Fluorine-free hydrophobic powder coatings: a sustainable approach using functionalized biogenic SiO2 for anticorrosion and antifouling applications

Abstract

Superhydrophobic surfaces, known for their exceptional wettability characteristics, have recently attracted significant attention across various fields, including self-cleaning, anti-corrosion, antifouling, biomedical engineering, anti-icing, and oil-water separation. These surfaces, typically achieved through micro-nanostructured roughness and low-surface-energy modifications, offer practical applications in diverse environments. While hydrophobic polymers like Polytetrafluoroethylene (PTFE) and Polydimethylsiloxane (PDMS) have been widely explored, their adverse environmental and health impacts highlight the need for sustainable alternatives. In this study, we developed a solvent-free hydrophobic polyester/epoxy powder coating by incorporating different dosages of Hexadecyl Trimethoxy Silane (HTMS) and Vinyl Trimethoxy Silane (VTMS) functionalized biogenic SiO2 nanoparticles derived from rice husk. To benchmark our results, commercial PTFE was included in the formulation, allowing us to assess the hydrophobic efficacy of the bio-based modifications.

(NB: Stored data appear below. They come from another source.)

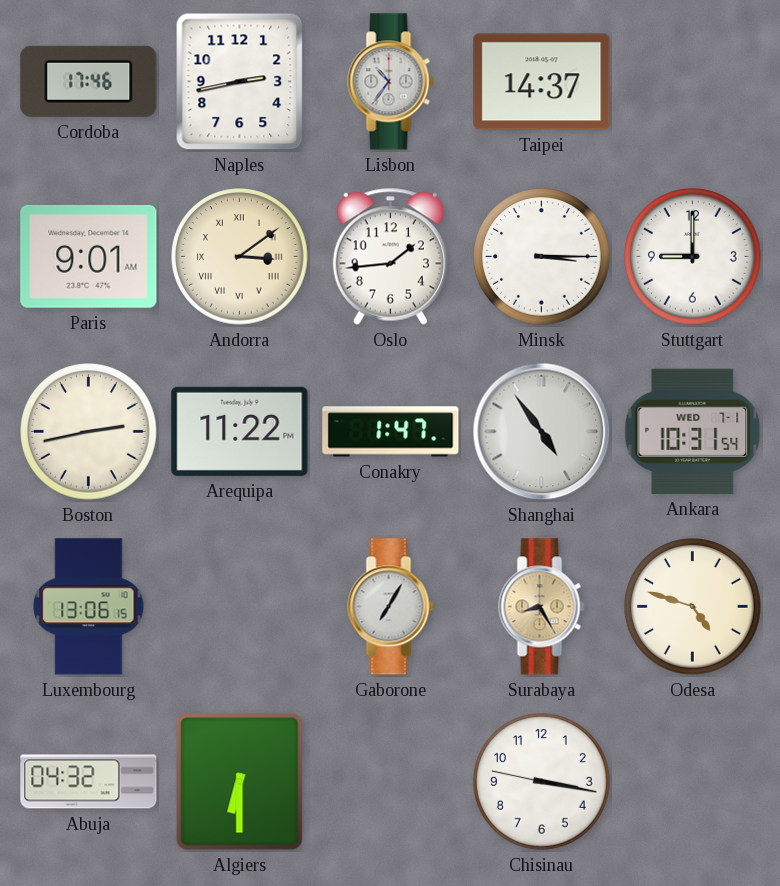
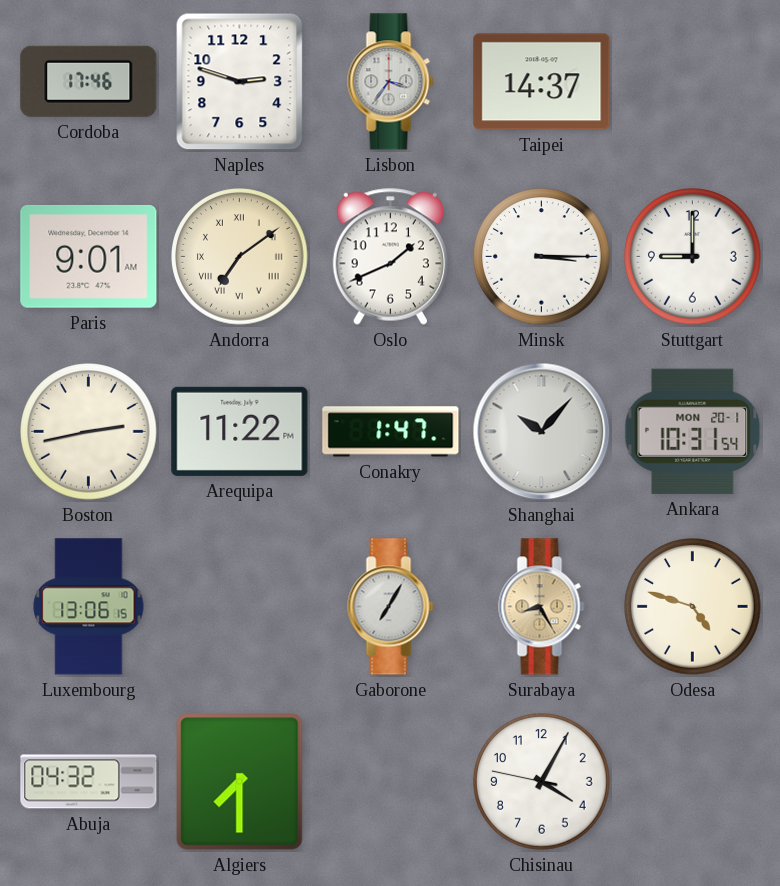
Naples: 2:43 -> 2:48
Lisbon: 10:36 -> 3:36
Andorra: 3:09 -> 7:09
Oslo: 1:44 -> 1:41
Shanghai: 4:54 -> 10:07
Ankara date: WED 7-1 -> MON 20-1
Algiers: 6:30 -> 7:30
Chisinau: 3:16 -> 4:04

The untreated coating initially exhibited hydrophilic properties with a contact angle (CA) of 86 degrees However, the incorporation of silanefunctionalized biogenic SiO2 nanoparticles produced hydrophobic surfaces, with the highest CA of 144 degrees achieved at a 20 wt. % HTMS-SiO2 loading. Further evaluations demonstrated enhanced practical properties, including anticorrosion, antifouling, and self-cleaning capabilities. Notably, while previous efforts in fluorine-free coatings have often relied on energy-intensive methods (e.g., plasma treatment, chemical etching) or non-scalable techniques (e.g., templating), few have combined bio-based additives with industry-relevant, scalable powder coating processes. This work fills that gap by introducing a waste-derived, scalable, and fluorine-free formulation that meets performance criteria for e.g., marine, architectural, and automotive applications. The results demonstrate a facile and sustainable strategy for designing multifunctional coatings, underscoring the real-world potential of biogenic nanomaterials in real-life superhydrophobic surface applications.